Allow user to specify multiple pull policies for Kubernetes executor
What does this MR do?
The goal of this MR is to retry the creation of a pod any time that pod creation fails due to an image pull error. It will retry with a new pod spec that includes a fallback pull policy for the specific image that failed. It will continue that procedure until the pod setup is successful, or until no more pull policies are available to be tried.
This MR:
- adds support for reading an array of pull policies from the config file (identical to what was done for the Docker executor);
- implements a new
pull
package that includes:-
ImagePullError
which allows the Kubernetes executor to detect an image pull failure, including the image name at the root of the failure; -
Manager
which implements a small state machine to keep track of attempted pull policies per image name and uses that to retry pod set up with the appropriate pull policy per image. It also adds logging to the build log whenever a new pull policy is attempted.
-
- adds an
Unwrap()
method tocommon.BuildError
so that the Kubernetes executor can leverageerrors.As
to fetchImagePullError
fromcommon.BuildError
;
Why was this MR needed?
Lost network connection to a container registry used for retrieving container images required for CI job execution can result in lost development time hours. In some instances, these outages can also negatively impact revenue generation if the business relies on software updates to production environments that can no longer complete due to the inability to execute the CI jobs because of inaccessible container images.

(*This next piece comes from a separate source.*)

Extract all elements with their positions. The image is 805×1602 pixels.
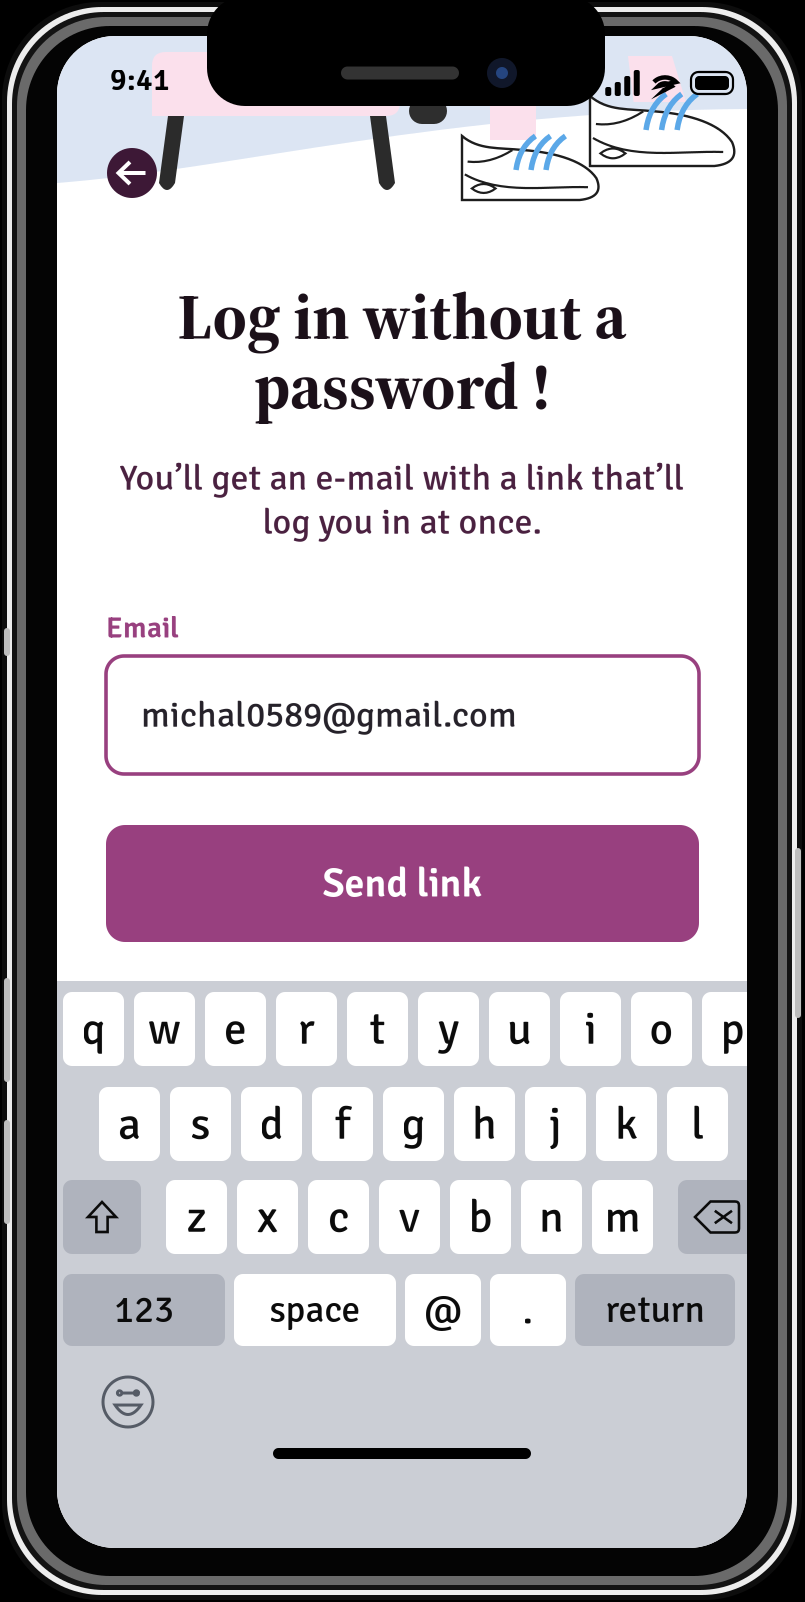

Today in technologies like Kubernetes, and gitlab-runner, the container image pull policy logic does not include any fallback mechanisms for network connection failures to the target container registry.
Having the ability to use locally cached container images in the CI jobs can mitigate the impact caused by lost connectivity to the target container registry.
What's the best way to test this MR?
Scenario:
Job link: https://gitlab.com/pedropombeiro/playground/-/jobs/1086674689
NOTE: This example leverages a remote Docker registry at docker-registry.pombei.ro
, replace with your own.
- remote registry does not contain desired image;
- local cache contains desired image;
pull_policy = ["always", "if-not-present"]
The build should fail on the first attempt (always
pull policy) then succeed on the second attempt, with if-not-present
pull policy.
config.toml
[[runners]]
name = "Kubernetes executor"
url = "https://gitlab.com/"
token = "..."
executor = "kubernetes"
[runners.custom_build_dir]
[runners.cache]
[runners.cache.s3]
[runners.cache.gcs]
[runners.cache.azure]
[runners.kubernetes]
host = ""
bearer_token_overwrite_allowed = false
image = "${IMAGE_NAME}:${IMAGE_VERSION}"
pull_policy = ["always", "if-not-present"]
namespace = ""
namespace_overwrite_allowed = ""
privileged = false
helper_image = "gitlab/gitlab-runner-helper:x86_64-latest"
service_account_overwrite_allowed = ""
pod_annotations_overwrite_allowed = ""
[runners.kubernetes.affinity]
[runners.kubernetes.pod_security_context]
[runners.kubernetes.volumes]
[runners.kubernetes.dns_config]
.gitlab-ci.yml
variables:
IMAGE_NAME: docker-registry.pombei.ro/alpine
IMAGE_VERSION: latest
start_evaluation:
script:
- echo Done
tags: [kubernetes]
What are the relevant issue numbers?
Closes #27298 (closed)